Einige Jahre später sollte die deutsche Bewegung dann doch noch zum Erfolg kommen, allerdings anders, als ursprünglich gedacht. Als die dänische Regierung nämlich 1863 mit einer Verfassungsänderung erneut versuchte, das Herzogtum Schleswig enger an den dänischen Gesamtstaat zu binden, nutzte der neue
preußische Ministerpräsident Otto von Bismarck diesen Bruch des Londoner Protokolls, um preußische Truppen in die Herzogtümer einmarschieren zu lassen.

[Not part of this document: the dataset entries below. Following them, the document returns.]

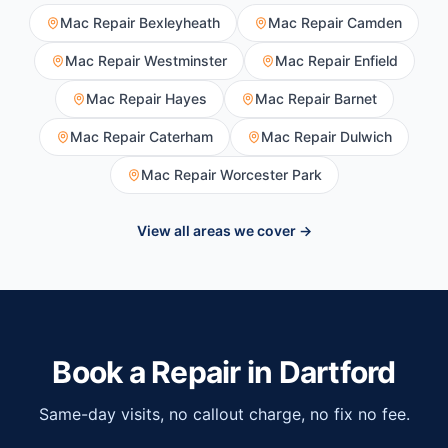
Mac Repair
Bexleyheath
Mac Repair
Camden
Mac Repair
Westminster
Mac Repair
Enfield
Mac Repair
Hayes
Mac Repair
Barnet
Mac Repair
Caterham
Mac Repair
Dulwich
Mac Repair
Worcester Park
View all areas we cover →
Book a Repair in
Dartford
Same-day visits, no callout charge, no fix no fee.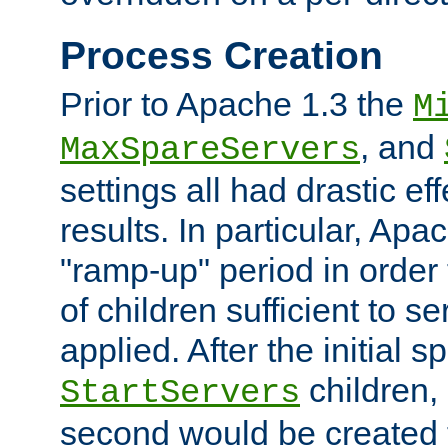
Process Creation
Prior to Apache 1.3 the
M
, and
MaxSpareServers
settings all had drastic e
results. In particular, Apa
"ramp-up" period in order
of children sufficient to s
applied. After the initial 
children, 
StartServers
second would be created t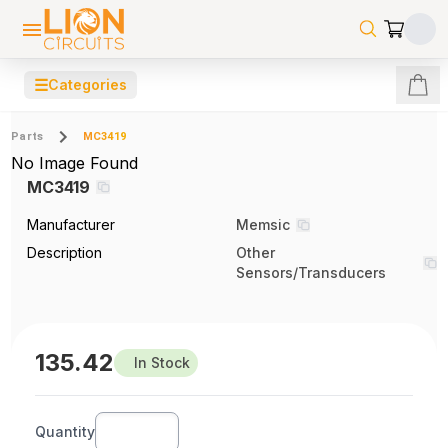
☰
Categories
Parts
MC3419
No Image Found
MC3419
Manufacturer
Memsic
Description
Other
Sensors/Transducers
135.42
In Stock
Quantity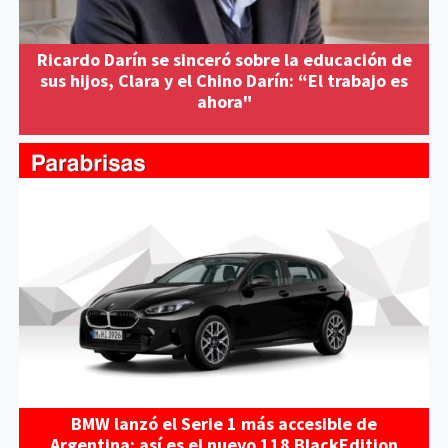
Ricardo Darín se sinceró sobre la educación de
sus hijos, Clara y el Chino Darín: “El trabajo es
ahora"
BMW lanzó el Serie 1 más accesible de
Argentina: así es el nuevo 118 BlackEdition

Unterstützt wurden die Preußen dabei von Kontingenten aus Österreich, das ja auch eine Garantiemacht der Londoner Regelungen von 1852 war. Gegen diese Übermacht hatten die Dänen keine Chance. Sie verloren den Deutsch-Dänischen Krieg – die Entscheidungsschlacht fand im Frühjahr 1864 an den Düppeler
Schanzen vor Sonderburg statt – und mussten Schleswig, Holstein und Lauenburg an Preußen und Österreich abtreten. Die beiden deutschen Großmächte verwalteten die drei Herzogtümer zunächst gemeinsam, doch schon 1865 teilten sie sich die Verwaltung auf: Preußen erhielt Schleswig und
Lauenburg, Österreich Holstein.
Dies war allerdings nur eine Übergangslösung. Die Frage nach der Vormachtstellung im Deutschen Bund führte 1866 zum Krieg zwischen Preußen und Österreich. Diesen Deutschen Krieg („Bruderkrieg“) gewannen die Preußen überraschend schnell – die entscheidende Schlacht fand Anfang Juli 1866 bei
Königgrätz im heutigen Tschechien statt. Damit war auch das Schicksal der drei Herzogtümer besiegelt, der Traum von einem selbständigen Fürstentum begraben: Bismarck zögerte nicht lange und machte Schleswig, Holstein und Lauenburg zur preußischen Provinz Schleswig-Holstein. Deren Nordgrenze verlief übrigens bis 1920 weiter nördlich als heute, etwa an der Königsau, einem kleinen Fluss in Jütland. Die Provinz umfasste damit u.a. auch die Städte Tondern, Hadersleben, Apenrade und Sonderburg.
Jahre nach diesen Ereignissen, als das inzwischen gegründete Deutsche Reich vom preußischen König regiert wurde, der gleichzeitig deutscher Kaiser war, kamen patriotisch gesinnte Borgstedter Bürger hier zusammen, um an die Ereignisse, die sich ein halbes Jahrhundert zuvor zugetragen hatten, zu erinnern.
Den Baum und den Platz stiftete der Borgstedter Bauer Mohr, der 50 Jahre zuvor an den Kämpfen gegen Dänemark teilgenommen hatte.